The Express would not have considered this case newsworthy a year ago. “Where is the news interest to our readers?” They would argue, then explain, “If you are not being investigated by HMRC this means nothing to you plus there are technical aspects to it that are simply not sexy and anyway there’s no smoke without fire.”
Now – because of the public interest in Google’s corporate tax affairs – the story has a life; it’s not just the story of somebody being bullied by HMRC, it’s become a “one rule for us and one rule for them” story.

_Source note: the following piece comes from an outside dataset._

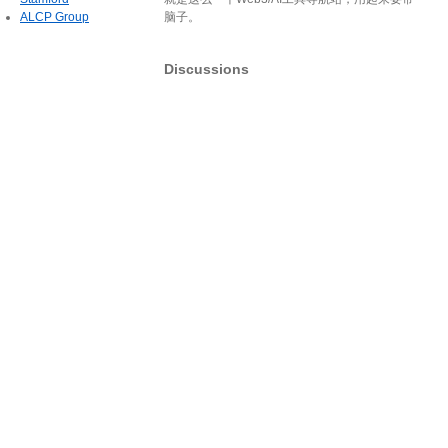
ALCP Group
脑子。
Discussions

If you are trying to generate for media coverage just adding Google into your story in the same way it’s been done here could give it the ‘spin’ that’s needed to get it in the public eye.
Here’s the piece:
HMRC aims at mother of two while continuing ‘soft’ treatment of Google
HM Revenue & Customs has been accused of driving a mother of two to the brink of ruin with its demands, in contrast to the “soft” treatment received by multinationals like Google.

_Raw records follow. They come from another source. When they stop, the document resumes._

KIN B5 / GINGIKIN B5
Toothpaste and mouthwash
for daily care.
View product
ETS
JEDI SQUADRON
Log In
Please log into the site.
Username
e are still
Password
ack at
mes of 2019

The taxman is pursuing “J”, the sole breadwinner in her household, for £15,000 in unpaid taxes on a redundancy payment that she received in 2009.At the time, J informed HMRC of her position and paid what she believed to be the correct amount of tax.
However, in August 2013, the taxman opened an inquiry into her tax affairs for 2009/10 and demanded full payment.J’s legal team say the taxman is unfairly pursuing her as under its own guidelines, it should have waived the money owed because of the length of time it took to find the error.
They also claim that HMRC says that it altered the rules in 2005, under which it is making the demands on her, only to change them back to their original form in 2013.The case is expected to be heard in the High Court in Birmingham in the summer and J, who is being assisted on a pro bono basis by Zenith Tax Solutions and her barristers, fears that she will be ruined if HMRC wins.
Although she could cope with paying the £15,000 demanded by HMRC, the legal costs will be too much.David Logan, a partner at Zenith, said it was a scandal that HMRC is “throwing the book” at J, given the treatment large corporations have received when issued with tax demands.